LessLand in what is now Florida became home to the first continuous Spanish settlement in the New World. Admiral Don Pedro Menéndez de Avilés landed on the northeast coast of Florida in 1565. When his ships and soldiers arrived in the Timacuan village of Seloy, they were offered a portion of the village to set up quarters, thus founding North America’s longest continuously occupied European settlement. Aviles named the community St. Augustine, for the saint whose feast occurred on that very day.
In 1598, Don Juan de Oñate’s Spanish expedition created the first European road in the United States—El Camino Real de Tierra Adentro (the Royal Road to the Interior Land). Later, the expedition built the first European settlement west of the Mississippi at San Gabriel, in present day New Mexico. El Camino Real eventually extended 600 miles and connected twenty-one missions and four presidios (forts). The expedition initiated 400 years of commerce and cultural exchange throughout the Southwest.
The Palace of Governors, the oldest public building in the United States, was built by Spanish settlers in 1610. The government in New Mexico was located at the site from 1610 until 1901. During those years, the flags of Spain, Mexico, the Confederacy, and the United States flew over this historic building, at different times. The building, which is in Sante Fe, is now a museum. Following the Spanish-American War, the territory was incorporated into the US, and earned statehood in 1912.
Located on what today is the Pápago Indian Reservation in Tucson, AZ, San Xavier del Bac Mission, which is also known as “White Dove of the Desert,” is a masterpiece of Spanish Colonial architecture. Jesuit Father Kino founded the mission in 1692 to serve the local Pápago tribe. In 1783, Franciscan monks began to renovate the mission. Today’s renovated building, which is part Moorish and part Byzantine, has a domed roof and is an adobe jumble of frescos, carved saints, and two lions.
The Alamo, an 18th c. Spanish mission, symbolizes the determination and resistance of Texans fighting for independence from Mexico during the Texas Revolution. Mexican General Santa Anna lost San Antonio in December 1835 during the Siege of Bexar. He was determined to retake the location and to inform Texans of their fate if they continued to resist Mexican rule. The building and its Texian Army defenders fell after a thirteen day siege. The building is now a National Historic Site and museum.
Over 180 Texans (regular army and volunteers) took refuge in the fortified grounds of the Alamo. Mexican forces had grown to over 2,000 troops when they stormed the Alamo fortress. William B. Travis, James Bowie, Davy Crockett, and over 180 other defenders died, but the heroic resistance roused fighting anger among Texans, who six weeks later defeated the Mexicans at San Jacinto, crying “Remember the Alamo!” The chapel-fort became a state preserve in 1883, and is now a major tourist attraction.

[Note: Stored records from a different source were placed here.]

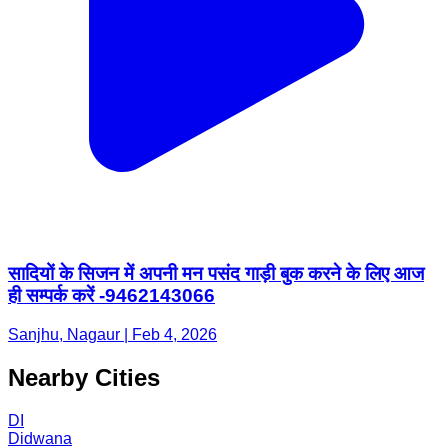
सादियों के सिजन में अपनी मन पसंद गाड़ी बुक करने के लिए आज
ही सम्पर्क करें -9462143066
Sanjhu, Nagaur | Feb 4, 2026
Nearby Cities
DI
Didwana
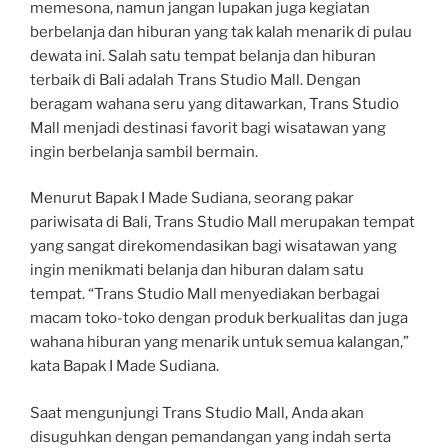
memesona, namun jangan lupakan juga kegiatan
berbelanja dan hiburan yang tak kalah menarik di pulau
dewata ini. Salah satu tempat belanja dan hiburan
terbaik di Bali adalah Trans Studio Mall. Dengan
beragam wahana seru yang ditawarkan, Trans Studio
Mall menjadi destinasi favorit bagi wisatawan yang
ingin berbelanja sambil bermain.
Menurut Bapak I Made Sudiana, seorang pakar
pariwisata di Bali, Trans Studio Mall merupakan tempat
yang sangat direkomendasikan bagi wisatawan yang
ingin menikmati belanja dan hiburan dalam satu
tempat. “Trans Studio Mall menyediakan berbagai
macam toko-toko dengan produk berkualitas dan juga
wahana hiburan yang menarik untuk semua kalangan,”
kata Bapak I Made Sudiana.
Saat mengunjungi Trans Studio Mall, Anda akan
disuguhkan dengan pemandangan yang indah serta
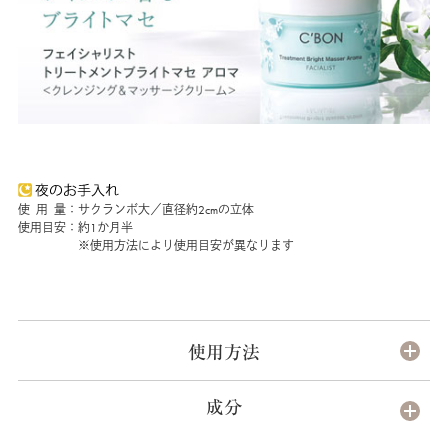
使 用 量：サクランボ大／直径約2cmの立体
使用目安：約1か月半
※使用方法により使用目安が異なります
使用方法
成分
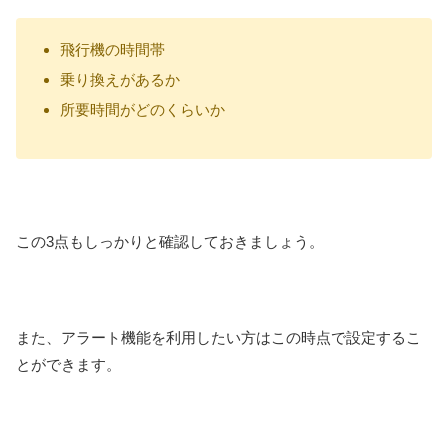
飛行機の時間帯
乗り換えがあるか
所要時間がどのくらいか
この3点もしっかりと確認しておきましょう。
また、アラート機能を利用したい方はこの時点で設定するこ
とができます。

Spanish Franciscan priest Miguel Serra y Abram was born in Petra, Majorca, a farming village. In 1730, at the age of 16, Miguel entered the Franciscan order and took the name Junípero, the name of Saint Francis’s close, extroverted friend. He founded nine missions in California (including San Diego and San Francisco) and was responsible for the baptism of over 6,000 Native Americans. Pope John Paul II beatified him in 1988. Take a tour of the California Missions in our Guide, linked below.
In 1769, Gaspar de Portola, who was accompanied by Father Junipero Serra, led a Spanish expedition to settle California. At what is now San Diego, the first of 21 missions and presidios (forts) was built, beginning Spanish colonization of Alta California. A 6-cent stamp, depicting the belfry of the mission at Carmel, was issued to commemorate the 200th anniversary of the settlement of California on July 16, 1969.
San Francisco Bay was discovered in 1769 by Spanish explorer Gaspar de Portola. His scouts spotted the bay from Sweeney Ridge; now a National Historic Landmark. The stamp portrays the expedition party on the shores of the Bay. Issued on January 1, 1913, the stamp is part of the four stamp Panama-Pacific Exposition Issue, commemorating the upcoming 1915 World's Fair held in San Francisco. Planning for the event began in 1911, just five years after the great earthquake that destroyed the city.
Spain founded its first civil settlement in Alta California in 1777, at El Pueblo de San José de Guadalupe (now San José). Before 1777, Spain built eight missions and presidios in Alta California, but failed to secure the territory from invasion. A solution to this problem was to establish a permanent civilian population to produce food and other goods for the missions and presidios. Apache Indian Manuel Gonzalez, an original settler, built what is now referred to as the ‘Peralta Adobe’ in 1797.